→ TASK BRIEF: If a line in the data below contains the word "pouvez", copy it out.

Extracted records
--

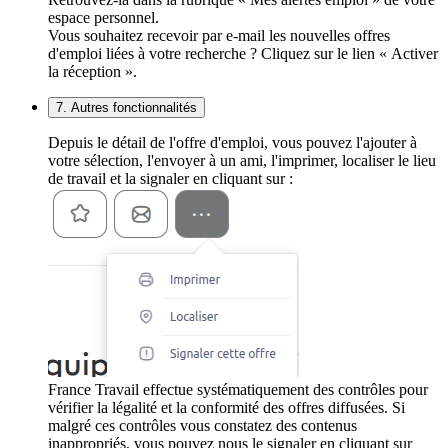
espace personnel.
Vous souhaitez recevoir par e-mail les nouvelles offres
d'emploi liées à votre recherche ? Cliquez sur le lien « Activer
la réception ».
7. Autres fonctionnalités
Depuis le détail de l'offre d'emploi, vous pouvez l'ajouter à
votre sélection, l'envoyer à un ami, l'imprimer, localiser le lieu
de travail et la signaler en cliquant sur :
France Travail effectue systématiquement des contrôles pour
vérifier la légalité et la conformité des offres diffusées. Si
malgré ces contrôles vous constatez des contenus
inappropriés, vous pouvez nous le signaler en cliquant sur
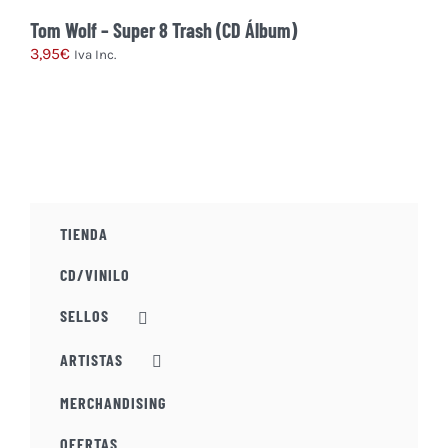
Tom Wolf – Super 8 Trash (CD Álbum)
3,95
€
Iva Inc.
TIENDA
CD/VINILO
SELLOS
ARTISTAS
MERCHANDISING
OFERTAS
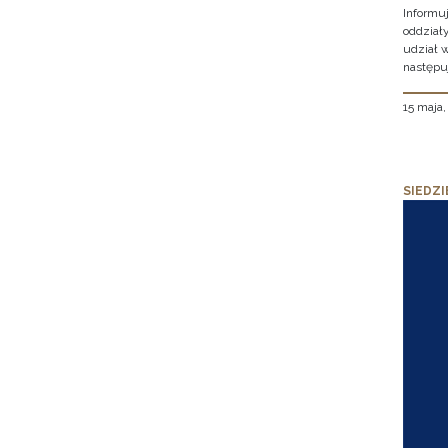
Informu
oddział
udział 
następu
15 maja
SIEDZI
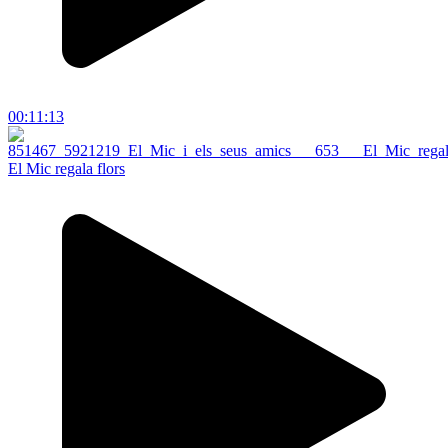
00:11:13
El Mic regala flors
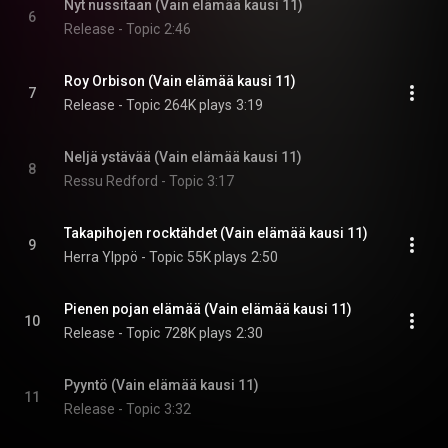
Nyt nussitaan (Vain elämää kausi 11)
6
Release - Topic
2:46
Roy Orbison (Vain elämää kausi 11)
7
Release - Topic
264K plays
3:19
Neljä ystävää (Vain elämää kausi 11)
8
Ressu Redford - Topic
3:17
Takapihojen rocktähdet (Vain elämää kausi 11)
9
Herra Ylppö - Topic
55K plays
2:50
Pienen pojan elämää (Vain elämää kausi 11)
10
Release - Topic
728K plays
2:30
Pyyntö (Vain elämää kausi 11)
11
Release - Topic
3:32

--

→ TASK SOLUTION:
Depuis le détail de l'offre d'emploi, vous pouvez l'ajouter à
inappropriés, vous pouvez nous le signaler en cliquant sur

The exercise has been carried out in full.